##### EXERCISE MATERIALS

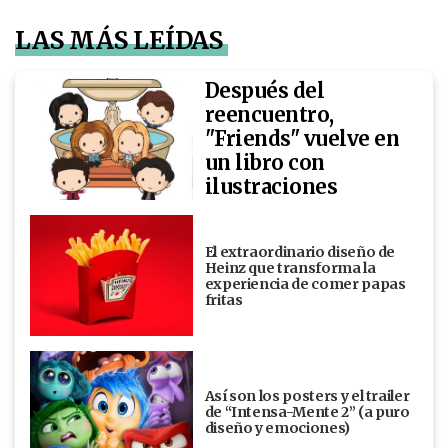
LAS MÁS LEÍDAS
Después del
reencuentro,
"Friends" vuelve en
un libro con
ilustraciones
El extraordinario diseño de
Heinz que transforma la
experiencia de comer papas
fritas
Así son los posters y el trailer
de “Intensa-Mente 2” (a puro
diseño y emociones)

##########

- TASK BRIEF: Where a picture appears, skip it; repeat everything else in the data exactly.

- ANSWER SPACE:
LAS MÁS LEÍDAS
Después del
reencuentro,
"Friends" vuelve en
un libro con
ilustraciones
El extraordinario diseño de
Heinz que transforma la
experiencia de comer papas
fritas
Así son los posters y el trailer
de “Intensa-Mente 2” (a puro
diseño y emociones)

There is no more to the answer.